Burmistrz warszawskich Włoch Artur W. został zatrzymany przez CBA po tym, jak przyjął 200 tys. zł łapówki od Sabriego B., byłego właściciela Pogoni Szczecin. Burmistrz w chwili zatrzymania, do którego doszło w jego garażu... rozpłakał się! Biznesmen natomiast próbował uciec i ukryć się w tureckiej knajpie.
Przekazanie 200 tys. zł w gotówce odbyło się na jednej ze stołecznych ulic. Burmistrz Włoch jechał maserati, z naprzeciwka swoim autem nadjechał Sabri B. Mężczyźni uchylili szyby, biznesmen wrzucił urzędnikowi pieniądze, obaj odjechali każdy w swoją stronę.
Wszystko obserwowali agenci CBA. Dwie ekipy ruszyły za dwoma autami.
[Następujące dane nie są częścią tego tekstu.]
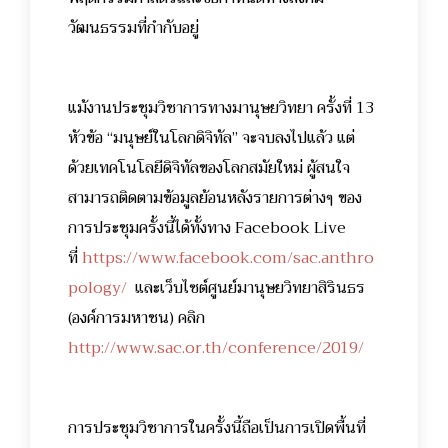
วัฒนธรรมที่กำกับอยู่
แม้งานประชุมวิชาการทางมานุษยวิทยา ครั้งที่ 13
หัวข้อ “มนุษย์ในโลกดิจิทัล” จะจบลงไปแล้ว แต่
ด้วยเทคโนโลยีดิจิทัลของโลกสมัยใหม่ ผู้สนใจ
สามารถติดตามข้อมูลย้อนหลังรายการต่างๆ ของ
การประชุมครั้งนี้ได้ทั้งทาง Facebook Live
ที่
https://www.facebook.com/sac.anthro
pology/
และเว็บไซต์ศูนย์มานุษยวิทยาสิรินธร
(องค์การมหาชน) คลิก
http://www.sac.or.th/conference/2019/
การประชุมวิชาการในครั้งนี้ถือเป็นการเปิดพื้นที่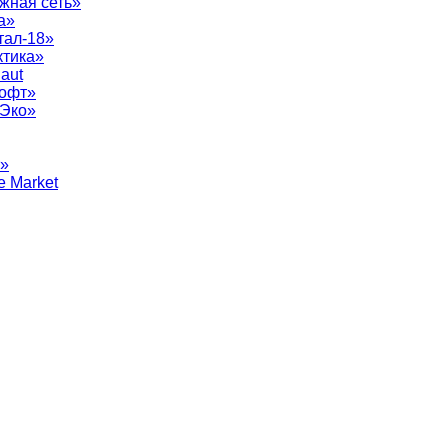
жная сеть»
а»
тал-18»
ктика»
aut
софт»
рЭко»
т»
e Market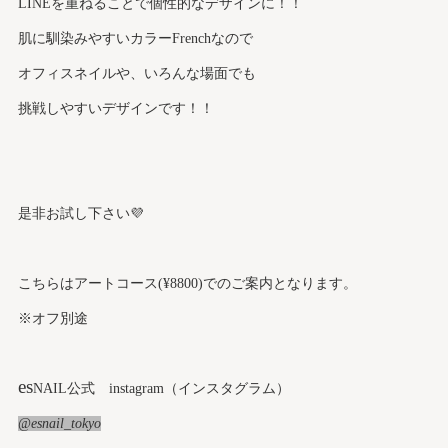
LINEを重ねることで個性的なデザインに！！
肌に馴染みやすいカラーFrenchなので
オフィスネイルや、いろんな場面でも
挑戦しやすいデザインです！！
是非お試し下さい💜
こちらはアートコース(¥8800)でのご案内となります。
※オフ別途
es
NAIL公式 instagram（インスタグラム）
@esnail_tokyo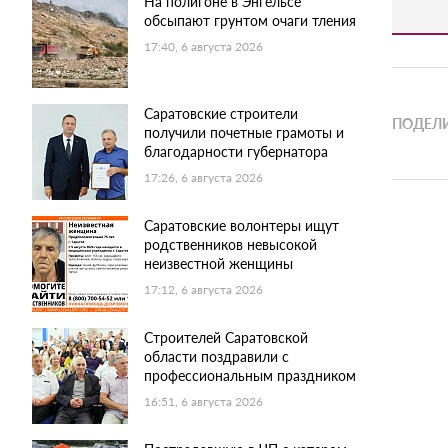
На полигоне в Энгельсе
обсыпают грунтом очаги тления
17:40, 6 августа 2026
Саратовские строители
ПОДЕЛИ
получили почетные грамоты и
благодарности губернатора
17:26, 6 августа 2026
Саратовские волонтеры ищут
родственников невысокой
неизвестной женщины
17:12, 6 августа 2026
Строителей Саратовской
области поздравили с
профессиональным праздником
16:51, 6 августа 2026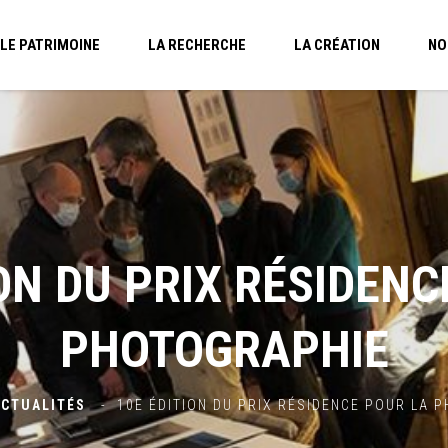
LE PATRIMOINE
LA RECHERCHE
LA CRÉATION
NO
ION DU PRIX RÉSIDENC
PHOTOGRAPHIE
CTUALITÉS
-
10E ÉDITION DU PRIX RÉSIDENCE POUR LA 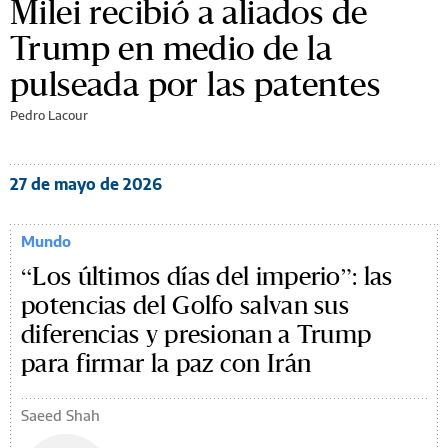
Milei recibió a aliados de
Trump en medio de la
pulseada por las patentes
Pedro Lacour
27 de mayo de 2026
Mundo
“Los últimos días del imperio”: las
potencias del Golfo salvan sus
diferencias y presionan a Trump
para firmar la paz con Irán
Saeed Shah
Artura W. zatrzymali w garażu przy jego domu. Mężczyzna płakał, kiedy zakładano mu kajdanki.
Za Sabrim B. agenci jechali aż na ulicę Maciejki. Biznesmen wszedł do jednej z tureckich knajp, w lokalu było kilkadziesiąt innych osób. Agenci weszli do pomieszczenia; Sabriego B. próbowano ukryć, mężczyźni stawili się agentom.
Próbujących przeszkodzić w akcji funkcjonariusze szybko powalili na ziemię. Zakuto też biznesmena. Obu zatrzymanych przewieziono do prokuratury.
Agenci ustalili, że łapówka była drugą, przekazaną burmistrzowi. Prawdopodobnie pierwsza z nich była podobnej wielkości – ok. 200 tys.